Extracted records
================================
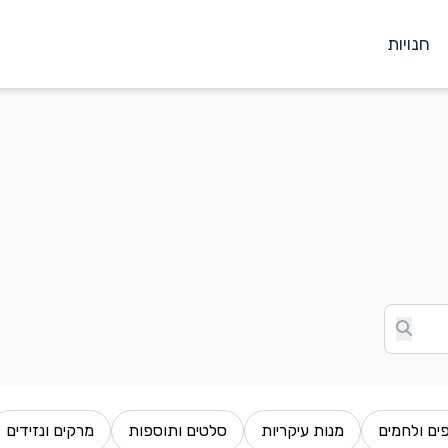
חנויות
ים ולחמים
מנות עיקריות
סלטים ותוספות
מרקים ונזידים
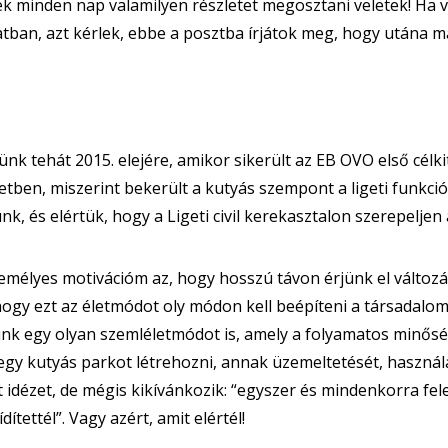
k minden nap valamilyen részletet megosztani veletek! Ha 
tban, azt kérlek, ebbe a posztba írjátok meg, hogy utána má
ünk tehát 2015. elejére, amikor sikerült az EB OVO első célk
etben, miszerint bekerült a kutyás szempont a ligeti funkci
nk, és elértük, hogy a Ligeti civil kerekasztalon szerepeljen
emélyes motivációm az, hogy hosszú távon érjünk el változá
hogy ezt az életmódot oly módon kell beépíteni a társadal
unk egy olyan szemléletmódot is, amely a folyamatos minőség
egy kutyás parkot létrehozni, annak üzemeltetését, használatát
t idézet, de mégis kikívánkozik: “egyszer és mindenkorra fele
ítettél”. Vagy azért, amit elértél!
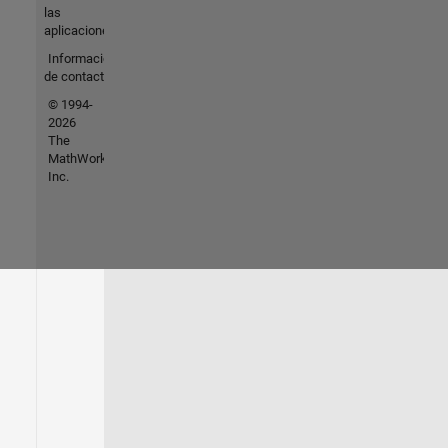
las
aplicaciones
Información
de contacto
© 1994-
2026
The
MathWorks,
Inc.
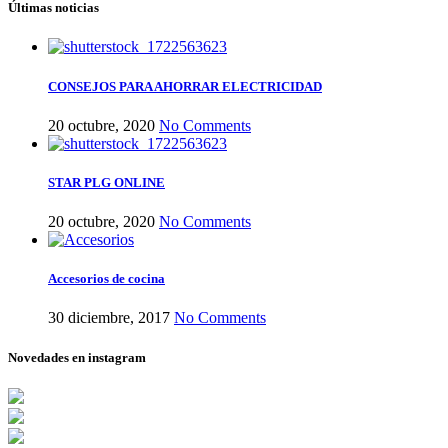
Últimas noticias
CONSEJOS PARA AHORRAR ELECTRICIDAD
20 octubre, 2020
No Comments
STAR PLG ONLINE
20 octubre, 2020
No Comments
Accesorios de cocina
30 diciembre, 2017
No Comments
Novedades en instagram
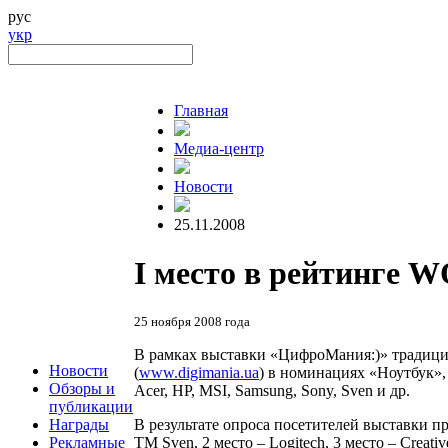
рус
укр
Главная
Медиа-центр
Новости
25.11.2008
I место в рейтинге 
25 ноября 2008 года
В рамках выставки «ЦифроМания:)» традиц
Новости
(
www.digimania.ua
) в номинациях «Ноутбук»
Обзоры и
Acer, HP, MSI, Samsung, Sony, Sven и др.
публикации
В результате опроса посетителей выставки 
Награды
TM Sven, 2 место – Logitech, 3 место – Cre
Рекламные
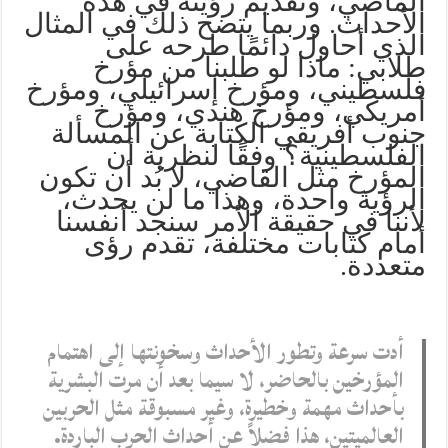
الماضي، وتقديم رؤيته في هذه
الأحداث. وربما يتضح ذلك في المثال
الذي أحاول دائمًا طرحه على
طلابي: ماذا لو طلبنا من مؤرخ
فلسطيني، ومؤرخ إسرائيلي، ومؤرخ
أمريكي، ومؤرخ هندي، ومؤرخ
جنوب أفريقي الكتابة عن المسألة
الفلسطينية؟ وفقًا لنظرية أن
المؤرخ مثل القاضي، لا بُد أن تكون
الرؤية واحدة، وهذا ما لن يحدث،
لأننا في حقيقة الأمر سنجد أنفسنا
أمام كتابات مختلفة، تقدم رؤى
متعددة.
أدت سرعة وتطور الأحداث وسخونتها إلى اهتمام
المؤرخين بالحاضر، لا سيما بعد أن مرت البشرية
بأحداث مهمة وخطيرة، وغير مسبوقة مثل الحربين
العالميتين، هذا فضلاً عن أحداث الحرب الباردة.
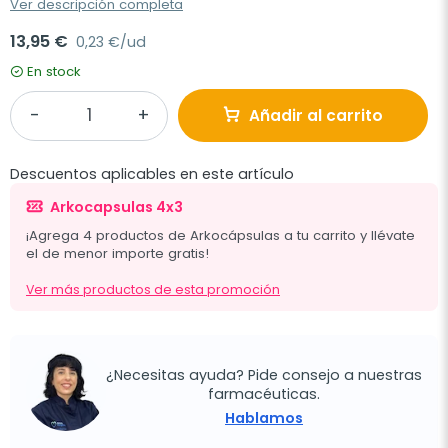
Ver descripción completa
13,95 €
0,23 €/ud
En stock
Añadir al carrito
Descuentos aplicables en este artículo
Arkocapsulas 4x3
¡Agrega 4 productos de Arkocápsulas a tu carrito y llévate
el de menor importe gratis!
Ver más productos de esta promoción
¿Necesitas ayuda? Pide consejo a nuestras
farmacéuticas.
Hablamos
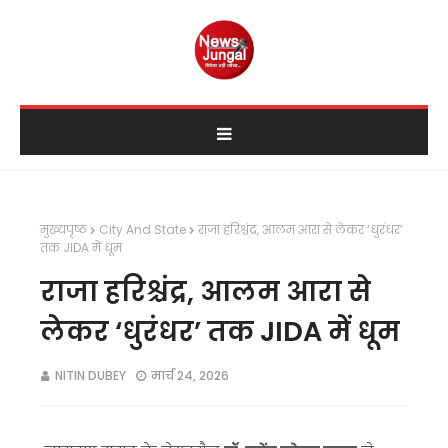
मुख्यपृष्ठ
City And State
राजा हरिश्चंद्र, आलम आरा से लेकर ‘धुरंधर’
तक JIDA में धूम
राजा हरिश्चंद्र, आलम आरा से
लेकर ‘धुरंधर’ तक JIDA में धूम
NITIN DUBEY
मार्च 24, 2026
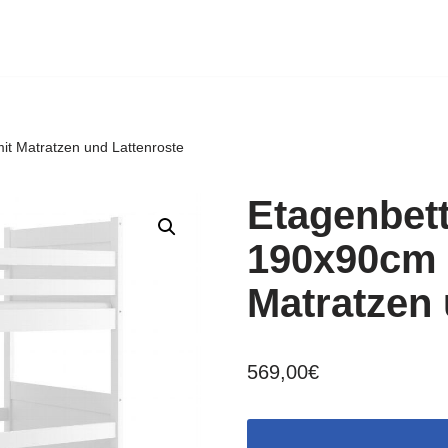
t Matratzen und Lattenroste
Etagenbet
190x90cm 
Matratzen 
569,00
€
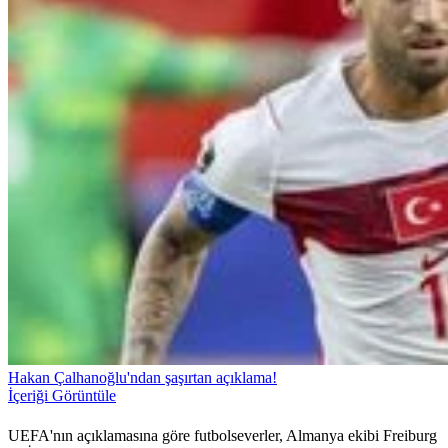
Hakan Çalhanoğlu'ndan şaşırtan açıklama!
İçeriği Görüntüle
UEFA'nın açıklamasına göre futbolseverler, Almanya ekibi Freiburg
================================
*Brief:* Omit the pictures and copy the records above exactly.

*Solution to this exercise:*
חנויות
ים ולחמים
מנות עיקריות
סלטים ותוספות
מרקים ונזידים
k minden nap valamilyen részletet megosztani veletek! Ha 
tban, azt kérlek, ebbe a posztba írjátok meg, hogy utána má
ünk tehát 2015. elejére, amikor sikerült az EB OVO első célk
etben, miszerint bekerült a kutyás szempont a ligeti funkci
nk, és elértük, hogy a Ligeti civil kerekasztalon szerepeljen
emélyes motivációm az, hogy hosszú távon érjünk el változá
hogy ezt az életmódot oly módon kell beépíteni a társadal
unk egy olyan szemléletmódot is, amely a folyamatos minőség
egy kutyás parkot létrehozni, annak üzemeltetését, használatát
t idézet, de mégis kikívánkozik: “egyszer és mindenkorra fele
ítettél”. Vagy azért, amit elértél!
las
aplicaciones
Información
de contacto
© 1994-
2026
The
MathWorks,
Inc.
Últimas noticias
CONSEJOS PARA AHORRAR ELECTRICIDAD
20 octubre, 2020
No Comments
STAR PLG ONLINE
20 octubre, 2020
No Comments
Accesorios de cocina
30 diciembre, 2017
No Comments
Novedades en instagram
рус
укр
Главная
Медиа-центр
Новости
25.11.2008
I место в рейтинге 
25 ноября 2008 года
В рамках выставки «ЦифроМания:)» традиц
Новости
(
www.digimania.ua
) в номинациях «Ноутбук»
Обзоры и
Acer, HP, MSI, Samsung, Sony, Sven и др.
публикации
В результате опроса посетителей выставки 
Награды
TM Sven, 2 место – Logitech, 3 место – Cre
Рекламные
الماضي، وتقديم رؤيته في هذه
الأحداث. وربما يتضح ذلك في المثال
الذي أحاول دائمًا طرحه على
طلابي: ماذا لو طلبنا من مؤرخ
فلسطيني، ومؤرخ إسرائيلي، ومؤرخ
أمريكي، ومؤرخ هندي، ومؤرخ
جنوب أفريقي الكتابة عن المسألة
الفلسطينية؟ وفقًا لنظرية أن
المؤرخ مثل القاضي، لا بُد أن تكون
الرؤية واحدة، وهذا ما لن يحدث،
لأننا في حقيقة الأمر سنجد أنفسنا
أمام كتابات مختلفة، تقدم رؤى
متعددة.
أدت سرعة وتطور الأحداث وسخونتها إلى اهتمام
المؤرخين بالحاضر، لا سيما بعد أن مرت البشرية
بأحداث مهمة وخطيرة، وغير مسبوقة مثل الحربين
العالميتين، هذا فضلاً عن أحداث الحرب الباردة.
Ver descripción completa
13,95 €
0,23 €/ud
En stock
Añadir al carrito
Descuentos aplicables en este artículo
Arkocapsulas 4x3
¡Agrega 4 productos de Arkocápsulas a tu carrito y llévate
el de menor importe gratis!
Ver más productos de esta promoción
¿Necesitas ayuda? Pide consejo a nuestras
farmacéuticas.
Hablamos
मुख्यपृष्ठ
City And State
राजा हरिश्चंद्र, आलम आरा से लेकर ‘धुरंधर’
तक JIDA में धूम
राजा हरिश्चंद्र, आलम आरा से
लेकर ‘धुरंधर’ तक JIDA में धूम
NITIN DUBEY
मार्च 24, 2026
t Matratzen und Lattenroste
Etagenbet
190x90cm 
Matratzen 
569,00
€
Hakan Çalhanoğlu'ndan şaşırtan açıklama!
İçeriği Görüntüle
UEFA'nın açıklamasına göre futbolseverler, Almanya ekibi Freiburg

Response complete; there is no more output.